While Hollywood is avoiding putting out just another silly story about a white boy falling for a perfectly flawed yet adorable white girl, Netflix has created a whole new genre of romantic comedies. Only last year it brought in several romantic movies such as 'The Kissing Booth', 'The Princess Switch', and 'Sierra Burgess is a Loser', all of which deal with a very common topic of following an utterly messed up teenager in her quest to find love, which is nothing more than a summer pass time. However, in this very genre, it did try out its hand on something a little more inclusive such as 'Nappily Ever After' but then again it too turned out to be just comfort food with no special ingredient to spice it up.
Now with the trailer's release of 'Knock Down the House' the streaming platform has received criticism over its repeated recycling of an already recycled product. It cannot be denied that Netflix has committed a big flaw of anything democratic; it has compromised quality for quantity. In its attempt to make its presence felt across the globe, the streaming platform has managed to bring together a massive collection of foreign films but barely a handful of them are worth watching. However, things might get worse with 'Knock Down the House' as chances are, the documentary might be perceived as too political. One fan on Reddit stated, "Campaign documentaries are a fairly common genre."

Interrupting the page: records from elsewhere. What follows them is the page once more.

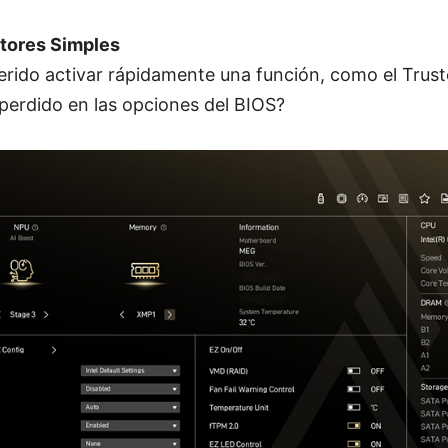
ptores Simples
erido activar rápidamente una función, como el Trus
perdido en las opciones del BIOS?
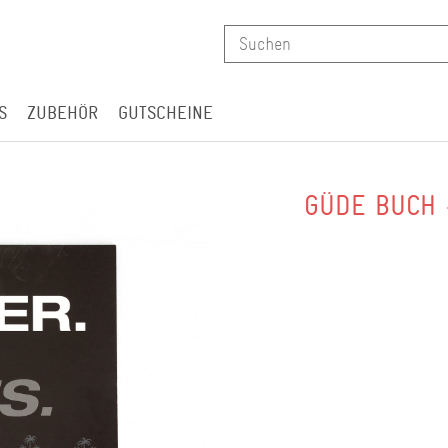
S
ZUBEHÖR
GUTSCHEINE
GÜDE BUCH 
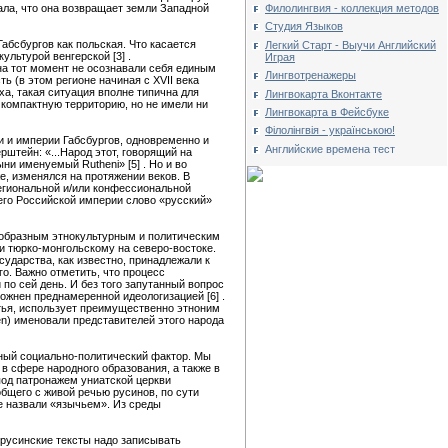
Филолингвия - коллекция методов
ала, что она возвращает земли Западной
Студия Языков
абсбургов как польская. Что касается
Легкий Старт - Выучи Английский
ультурой венгерской [3] .
Играя
на тот момент не осознавали себя единым
Лингвотренажеры
ь (в этом регионе начиная с XVII века
а, такая ситуация вполне типична для
Лингвокарта Вконтакте
компактную территорию, но не имели ни
Лингвокарта в Фейсбуке
Філолінгвія - українською!
и и империи Габсбургов, одновременно и
Английские времена тест
рштейн: «...Народ этот, говорящий на
и именуемый Rutheni» [5] . Но и во
е, изменялся на протяжении веков. В
егиональной и/или конфессиональной
его Российской империи слово «русский»
ообразным этнокультурным и политическим
и тюрко-монгольскому на северо-востоке.
сударства, как известно, принадлежали к
о. Важно отметить, что процесс
по сей день. И без того запутанный вопрос
ложнен преднамеренной идеологизацией [6] .
атья, использует преимущественно этноним
en) именовали представителей этого народа
ьный социально-политический фактор. Мы
в сфере народного образования, а также в
под патронажем униатской церкви
бщего с живой речью русинов, по сути
е назвали «язычьем». Из среды
 русинские тексты надо записывать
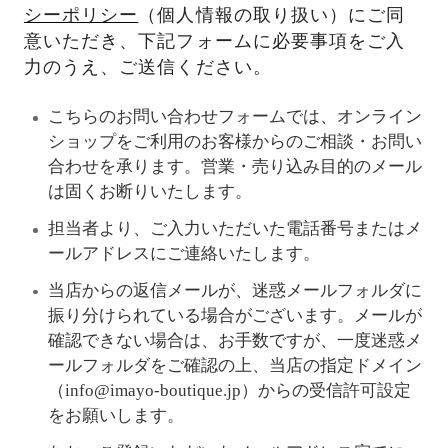
シーポリシー
（個人情報の取り扱い）にご同
意いただき、下記フォームに必要事項をご入
力のうえ、ご送信ください。
こちらのお問い合わせフォームでは、オンライン
ショップをご利用のお客様からのご相談・お問い
合わせを承ります。営業・売り込み目的のメール
は固くお断りいたします。
担当者より、ご入力いただいた電話番号またはメ
ールアドレスにご連絡いたします。
当店からの返信メールが、迷惑メールフォルダに
振り分けられている場合がございます。メールが
確認できない場合は、お手数ですが、一度迷惑メ
ールフォルダをご確認の上、当店の指定ドメイン
（info@imayo-boutique.jp）からの受信許可設定
をお願いします。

Some fans are even considering canceling their Netflix accounts as they are assuming that the money made by the documentary might be used for Ocasio-Cortez's future campaigns. One fan on Twitter claimed in this regard, "So the royalties take place of big donations. Nice sl[e]ight of hand." Another fan added, "Someone funded the production...and someone funded them."
Some mocked, as they claimed, "Typical Netflix trying to glorify the left. Why would I pay for something like that?" Some fans are also pretty upset that the documentary has garnered the reputation of an "AOC documentary", since it also tells the stories of Amy Vilela, Cori Bush, and Paula Jean Swearengin. A fan on Twitter stated, "Just Democratic propaganda to force @AOC down our throats. The other women are merely props to shine more light on Ms. Cortez." However, putting aside all criticisms it cannot be denied that the documentary is bound to bring forward some untold stories of some unsung heroes.
Several fans have also stated that the documentary will certainly act as an inspiration for many. One fan on Twitter said, "Raise your hand if you’ll be watching #KnockDownTheHouse. So proud of these ladies and the overdue change they are bringing to America." Some are even appreciating it for its take on the upward climb of the average American. "Wow! This is extraordinary! Let us hope and, moreover, VOTE that the cracks in the intransigent wall of the status quo keep widening. Inspire on, young warrior!" Whatever it is, perhaps it is best to actually judge the documentary for what it truly stands, and that will only be revealed once it is released on Netflix May 1.